The development and integrity of equine pre-antral follicles cultured in vitro with follicle-stimulating hormone (FSH) supplementation.

Abstract

This study investigated the effects of different concentrations of FSH (10, 50, 100 and 200ng/ml) in supplemented MEM+ on the development of equine pre-antral follicles that were cultured in vitro for 2 or 6days. The ovaries (n=5) from mares in seasonal anoestrus were collected from a local abattoir. Ten ovarian tissue fragments of approximately 3×3×1mm were obtained from each animal.
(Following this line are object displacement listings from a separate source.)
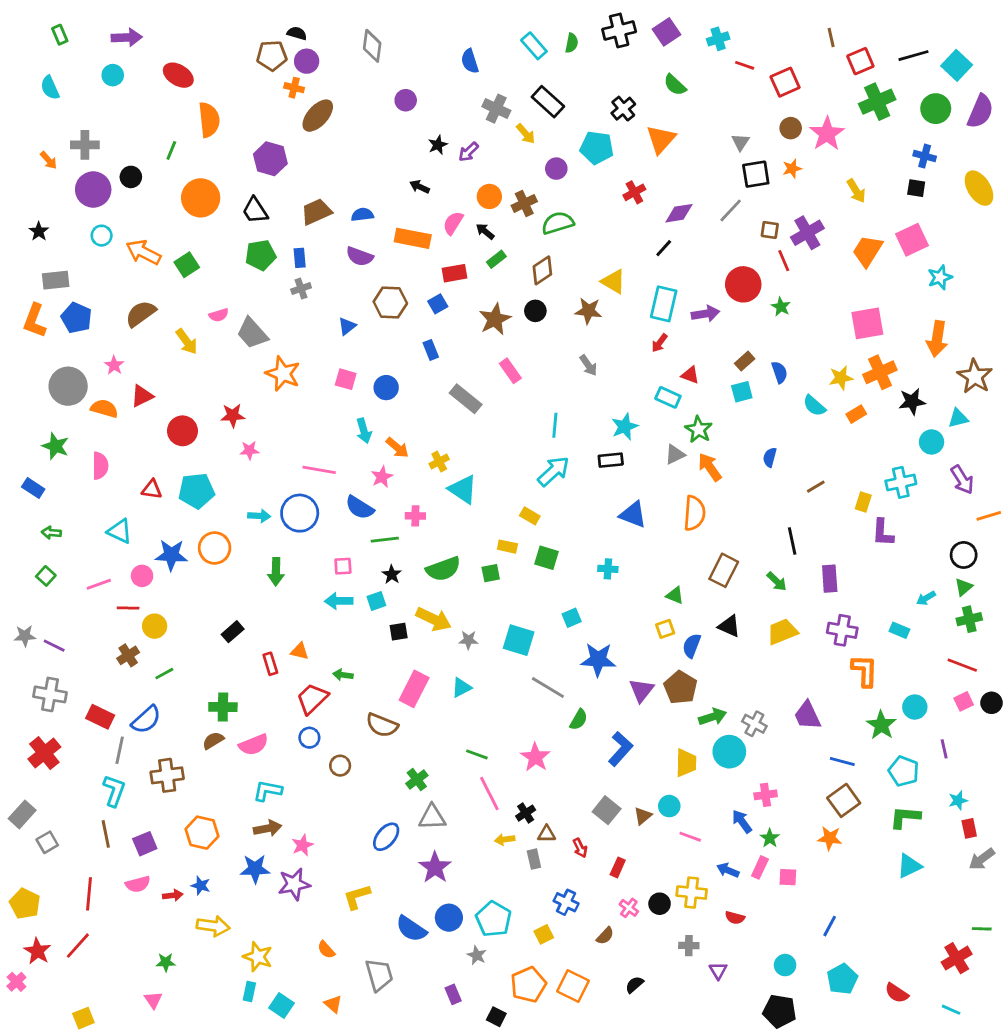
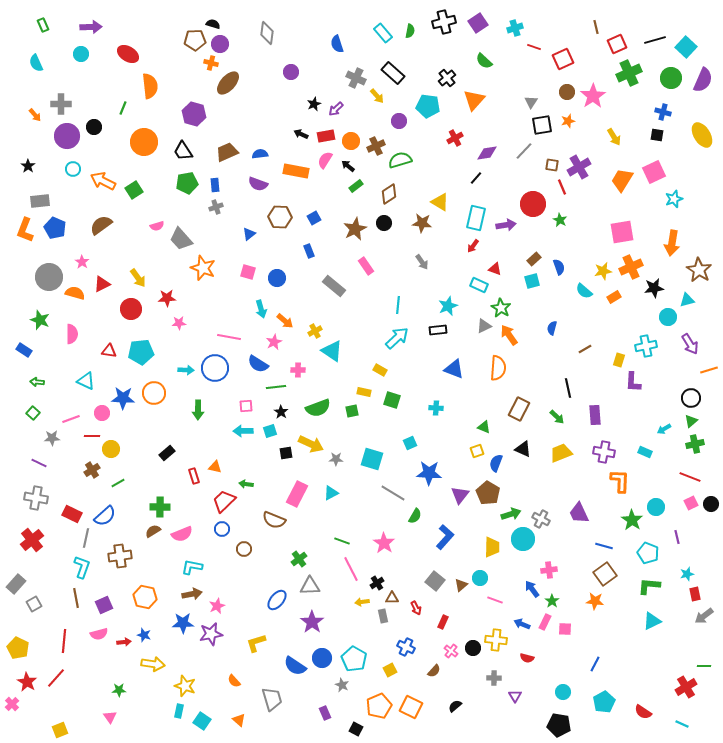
red rectangle: (454, 273) -> (326, 136), moved
yellow arrow: (187, 342) -> (138, 278), moved
gray star: (25, 636) -> (52, 438), moved

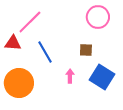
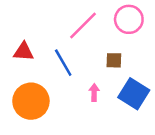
pink line: (30, 22) -> (83, 26), moved

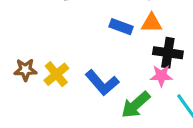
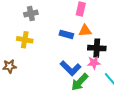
yellow cross: (56, 74) -> (25, 40), moved, turned -35
blue L-shape: (102, 83) -> (70, 68), moved

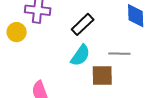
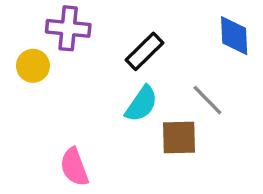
gray line: (119, 54) -> (207, 100), turned 45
The fragments were cultured in situ for 2days (D2) or 6days (D6) in MEM+ or MEM+ supplemented with FSH at four different concentrations, establishing the following 11 groups: control (D0); MEM+(D2); MEM+(D6); MEM+10ng/ml of FSH (D2); MEM+10ng/ml of FSH (D6); MEM+50ng/ml of FSH (D2); MEM+50ng/ml of FSH (D6); MEM+100ng/ml of FSH (D2); MEM+100ng/ml of FSH (D6); MEM+200ng/ml of FSH (D2); and MEM+200ng/ml of FSH (D6). Follicles were observed in only 9.65% (388 of 4,018) of the histological sections. Of the 861 follicles evaluated, 488 were in the primordial stage, and 373 were in various developmental stages; 59.7% were morphologically normal. Regarding the integrity of the pre-antral follicles, the groups with 100ng/ml FSH of 2-days culture as well as 50, 100 and 200ng/ml FSH of 6-days culture provided the best results. In conclusion, the in vitro culture of abattoir-derived equine ovarian fragments presented better morphological integrity when supplemented with FSH for 6days, in comparison with the MEM culture group. However, no clear effects were observed with FSH regarding the promotion of activation from a primordial to a developing follicle.